The past few years have seen an explosion of machine learning models to applied to all areas of industry. But just how much thought is given to security and safety of a model and the data upon which it's trained? There are a myriad of ways that a model and its data can be compromised. In this tutorial, we will be running a simple model inversion attack on a classifier trained on MNIST.
The aim of a model inversion attack is to recreate some data which was input to the model. If such an attack is successful, the consequences for a model or data holder could be disastrous, for their reputation and the possible legal liability of failing to adequately protect data.

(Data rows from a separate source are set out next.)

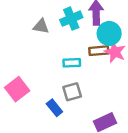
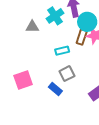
brown rectangle: (99, 51) -> (82, 37), turned -56
pink square: (17, 89) -> (23, 80), turned 30

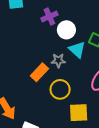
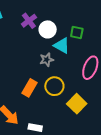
orange rectangle: (39, 72) -> (29, 88), moved
yellow square: (79, 113) -> (77, 104), turned -30

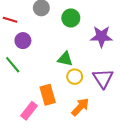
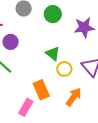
green triangle: (65, 59) -> (53, 54), turned 35

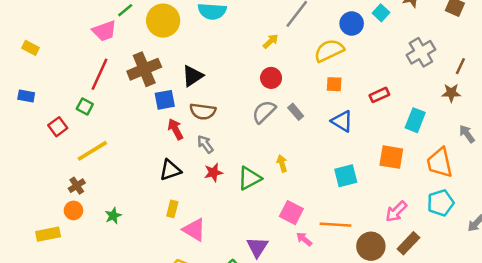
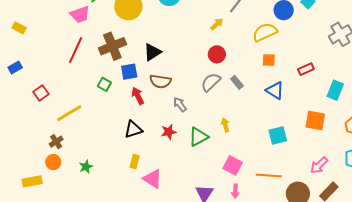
blue rectangle: (26, 96) -> (15, 68), turned -40
green square: (85, 106) -> (104, 84), moved
gray arrow: (205, 144) -> (180, 104), moved
pink arrow: (304, 239) -> (235, 191), moved, turned -128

Let's say there is an externally hosted, trained model we wish to attack (the target model). As we don't have a copy of the model, we don't have any knowledge of the model parameters which we can utilise. The best we can do is query the model by sending data to it to be classified. This type of attack setting is known as black box, because we know nothing about what's going on inside the model.
What we want to do is to train our own model (the attack model) which takes some output from the target model and recreates the data which was fed to it. Our attack model is essentially performing the same role as a decoder in an autoencoder, except in our case the encoder (the target model) has already been trained.
As we can query the target with our own data, we can easily create a dataset of (target input, target output) data on which to train our attack model. But what should this data look like? If our target input data is too dissimilar to the data on which the target has been trained (for example, images of dogs applied to a model which classifies human faces), it is likely that the data will be encoded into some small, obscure part of the target's output space. When we run the attack on data more typical of the target's intended task, our attack model will not have learned how to turn output relating to a human face back into the human face. Therefore, we want our attacker training dataset to be as close to the target training data as possible, however we do not need to use actual training data. In practice, we can use our knowledge about the task a model has been trained to complete to find data which may look like its training data.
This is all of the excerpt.